Pricing and Distribution
The pricing of ZyCoV-D has yet to be announced. Zydus Group Managing Director Sharvil Patel has stated that the company will work closely with regulatory authorities to determine the pricing and modality of delivery of the vaccine doses. Clarity on pricing is expected in the coming weeks.
Emergency Use Authorization and Regulatory Approvals
Zydus Cadila submitted an Emergency Use Authorization (EUA) application for their ZyCoV-D three-dose COVID-19 vaccine on July 1, 2021. The Drugs Controller General of India (DCGI) granted EUA to ZyCoV-D on August 20, 2021, making it the sixth vaccine to be approved for use in India.
Approval for Two-Dose Regimen
Zydus Cadila has also received permission from the drug regulatory authority to conduct Phase III trials for a two-dose regimen of ZyCoV-D. The company believes that the two-dose regimen could help vaccinate more people in a shorter time and improve overall immunity against the virus.

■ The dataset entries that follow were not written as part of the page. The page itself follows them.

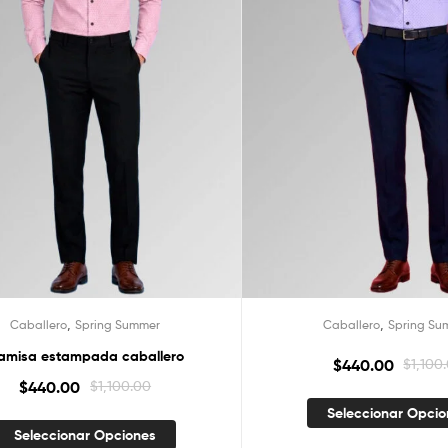
,
,
Caballero
Spring Summer
Caballero
Spring Su
amisa estampada caballero
$
440.00
$
1,100
$
440.00
$
1,100.00
Seleccionar Opci
Seleccionar Opciones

Impact on India’s Vaccination Drive
ZyCoV-D is expected to play a significant role in India’s vaccination drive, especially in vaccinating the younger population. With the approval of ZyCoV-D for children aged 12 and above, India now has three vaccines approved for use in this age group, along with Zydus Cadila’s DNA shot ZyCoV-D and homegrown player Bharat Biotech’s Covaxin.

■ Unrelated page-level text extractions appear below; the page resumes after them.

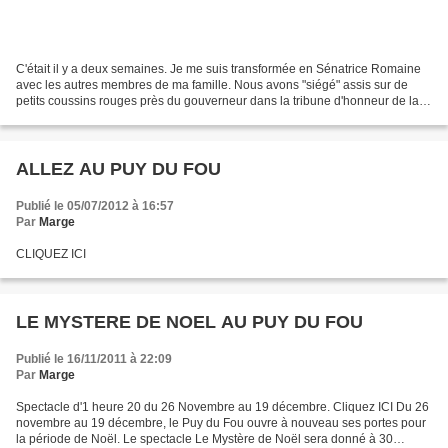
C'était il y a deux semaines. Je me suis transformée en Sénatrice Romaine
avec les autres membres de ma famille. Nous avons "siégé" assis sur de
petits coussins rouges près du gouverneur dans la tribune d'honneur de la
grande arène du "Signe du Triomphe"....
ALLEZ AU PUY DU FOU
Publié le 05/07/2012 à 16:57
Par
Marge
CLIQUEZ ICI
LE MYSTERE DE NOEL AU PUY DU FOU
Publié le 16/11/2011 à 22:09
Par
Marge
Spectacle d'1 heure 20 du 26 Novembre au 19 décembre. Cliquez ICI Du 26
novembre au 19 décembre, le Puy du Fou ouvre à nouveau ses portes pour
la période de Noël. Le spectacle Le Mystère de Noël sera donné à 30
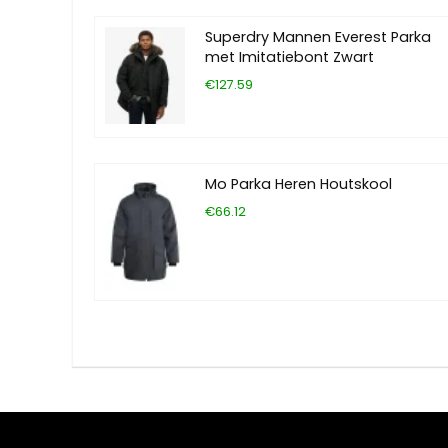
Superdry Mannen Everest Parka
met Imitatiebont Zwart
€127.59
Mo Parka Heren Houtskool
€66.12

Inclusion in Government Vaccination Program
Zydus Cadila’s COVID-19 vaccine ZyCoV-D is expected to be included in the government’s national anti-coronavirus vaccination program, initially for adults and eventually for children aged 12 and above as well.
The Zydus Needle-Free Corona Vaccine ZyCoV-D represents a significant milestone in the global fight against COVID-19. Its unique features, such as the DNA-based technology, needle-free administration, and suitability for children aged 12 and above, make it a promising candidate to help control the pandemic. As production and distribution ramp up, ZyCoV-D has the potential to make a substantial impact on vaccination efforts in India and around the world.